Une des caractéristiques de nos sociétés numériques peut être le flot : flot continuel de données, de messages, d’alertes push que nous recevons tellement qu’ils ne nous affectent plus. Les informations du monde entier nous parviennent comme faisant partie de notre quotidien : plus de surprise dans ce monde où tout se voit et s’échange. Dans le brouhaha du contemporain, rien ne semble troubler l’usager numérique qui sur la toile se voit offrir un parcours sans embûche. Aussi, la violence ne serait-elle pas la dernière arme pour retenir son attention ? Dernière trouvaille pour se faire remarquer. Ne serions-nous pas entrés dans un monde où la communication se fait par un échange d’informations de qualité à un univers contrôlé par une quête de visibilité où la violence permet de se faire remarquer ? Le violent nouvel héros des espaces numériques : une violence qui ne connait pas de bord politique et qui s’exprime de toute part. Ne serait-elle pas alors une nouvelle figure du politique ?

En 2018, devant le 10 Downing Street, Jez Turner[i] le leader d’extrême droite anglaise propose d’exclure tous les étrangers de son pays. Dans une interview postérieure, il indiquera que son propos était loufoque, qu’il flirtait avec la loi, mais que désormais le but de la politique est de se faire remarquer. Avec la violence, cela devient possible. Si votre propos l’est suffisamment, vous passez d’une centaine d’auditeurs venus assister à votre meeting, aux milliers de retweets. Couronnement de la violence : faire le buzz et avoir comme médaille un hashtag qui vous concerne. Violence qui n’équivaut pas avec l’hubris, mais violence rationnelle.

Cette stratégie de la violence politique n’est pas la seule à exister : l’immolation par le feu de deux jeunes étudiants lyonnais et séquano-dyonisien, en 2019, ont permis de rappeler les autres acteurs de cette monstration violente d’information : Jan Palach en étant l’un des exemples les plus frappants.
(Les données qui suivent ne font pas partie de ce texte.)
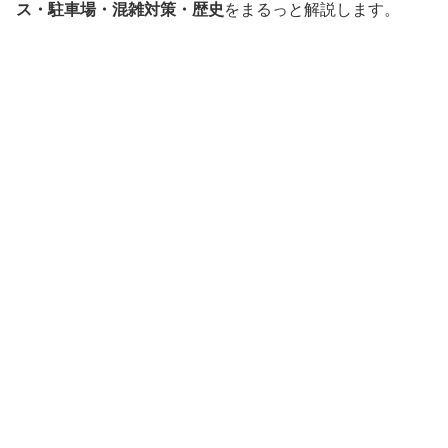
ス・駐車場・混雑対策・歴史
をまるっと解説します。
A quoi sert cette violence politique ? Dans un monde devenu trop plein, poussiéreux, ou plus rien n’attirerait le regard, Ionesco militait pour un théâtre violent : « Pour s’arracher au quotidien, à l’habitude, à la paresse mentale qui nous cache l’étrangeté du monde, il faut recevoir comme un véritable coup de matraque[ii]. » N’a-t-il pas fallu attendre les vidéos insoutenables des vaches à hublot produites par L214 pour qu’un réveil populaire soit lancé. Le mot réveil en lui-même fait remarquer cette volonté de se servir de la violence en politique. La violence serait-elle une réponse à la précarité des voix modernes ? Seul outil communicationnel pour exister ?

Une hésitation existe entre montrer la violence et s’en servir pour communiquer. L’hypothèse n’est pas celle d’une montée en violence de nos sociétés, mais bien plus d’une émotionnalisation du discours politique devenant de plus en plus violent. La violence comme guide de la communication : nouvel agir moderne ?

A cette violence politique répond un silence : silence face à la violence. La violence reste un incommunicable du discours. Elle plonge parfois ces victimes dans l’accommunication face au choc. Les mots de Hollande le soir de l’attentat du Bataclan retransmettent cette difficulté : « une France qui ne se laissera pas impressionner », et donc une France qui doit reprendre la parole. Face à la violence, la communication doit être rétablie.


Vous pouvez retrouver l’article d’Axel Boursier sur chez Hermes : https://hermes.hypotheses.org/4471.

[i] Infiltré dans l’ultradroite. Mon année avec l’alt-right, Arte, 2018.

[ii] Ionesco, E., Notes et contre-notes, Paris, Gallimard, 1966, p. 60.